In 2011, Li Congjun, the former president of state-run Xinhua News Agency, wrote an editorial for the Wall Street Journal titled “Building a New World Media Order.” Li campaigned for “new rules and order” in how information traditionally flows from “West to East” and from “developed to developing” countries. He argued the old rules were outdated and did not reflect how the emerging political and economic developments occurring in the East could just as easily influence the West.

When Li’s editorial was released, many people believed that due to the CCP’s lack of credibility, it would be impossible for China to “build a new world media order.” People jokingly questioned, “How is this feasible if objective reporters are replaced with CCP mouthpieces?”

It’s been over a decade since Li published his editorial, and the CCP has made strides in manipulating how the rest of the world views China.

China’s Fake Foreign Media

During the CCP’s “Two Sessions” Conference in 2018, Zhang Huijui, executive director of American Multimedia Television USA (AMTV), asked Chinese officials a long and flattering question. As she spoke, TV cameras panned to a female reporter standing behind Zhang. The reporter, from Shanghai TV’s “First Financial News,” rolled her eyes as if to say, “What Zhang is saying is known to be false and misleading.”

The incident sparked public inquiries which led to the exposure of an embarrassing truth. Although Zheng referred to AMTV as a U.S.-registered media outlet, the foreign registration is merely shielding the truth. Despite its U.S. registration, AMTV is sponsored by and operates under the influence of the CCP. Past statements made by AMTV officials have even referred to China as “our country.”

Nan Su, a news commentator, told The Epoch Times on April 27 that fake foreign media outlets like AMTV play a dual role. They falsely cause the Chinese people to think foreign media outlets are supportive of the CCP. They also propagate the CCP’s brainwashing rhetoric among foreigners and Chinese overseas communities. When disputes arise between China and the United States, fake foreign media outlets cause audiences to favor China. The CCP realizes if its state-owned media outlets were to attempt this, audiences would be less inclined to believe what they’re told.

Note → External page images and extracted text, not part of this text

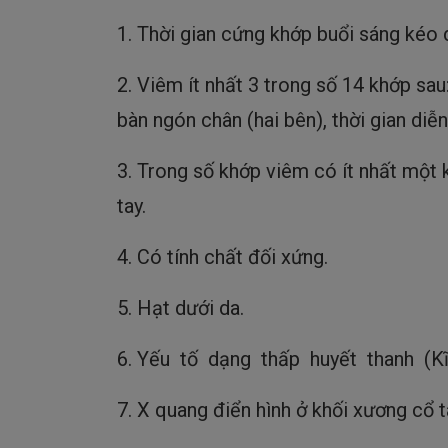
1. Thời gian cứng khớp buổi sáng kéo d
2. Viêm ít nhất 3 trong số 14 khớp sau:
bàn ngón chân (hai bên), thời gian diễn
3. Trong số khớp viêm có ít nhất một k
tay.
4. Có tính chất đối xứng.
5. Hạt dưới da.
6. Yếu tố dạng thấp huyết thanh (Kĩ 
7. X quang điển hình ở khối xương cổ 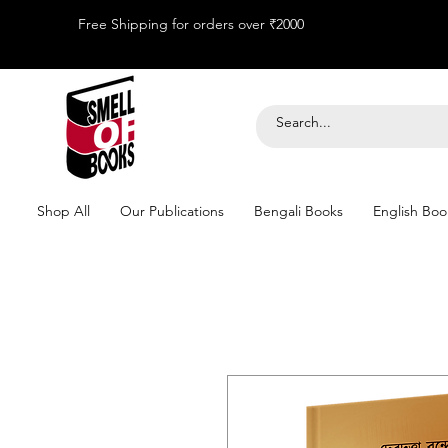
Free Shipping for orders over ₹2000
Shop All
Our Publications
Bengali Books
English Boo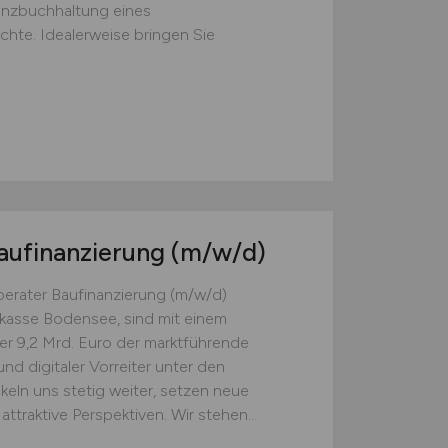
nanzbuchhaltung eines
te. Idealerweise bringen Sie
aufinanzierung
(m/w/d)
erater Baufinanzierung (m/w/d)
kasse Bodensee, sind mit einem
 9,2 Mrd. Euro der marktführende
nd digitaler Vorreiter unter den
eln uns stetig weiter, setzen neue
ttraktive Perspektiven. Wir stehen...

In 2001, the Washington, D.C.-based Jamestown Foundation released an article claiming the CCP leverages the power of money to fund its influence overseas. Chinese-language media outlets in the United States were either bought by or conformed to China’s bidding for fear they might offend the CCP. Their willingness to conform is why their news content has begun to mirror the Chinese media. The Jamestown article listed four Chinese newspapers in the United States that are controlled directly or indirectly by the CCP: the World Journal, Sing Tao Daily, Ming Pao, and Qiao Bao. In combination, these outlets have circulations totaling over 700,000.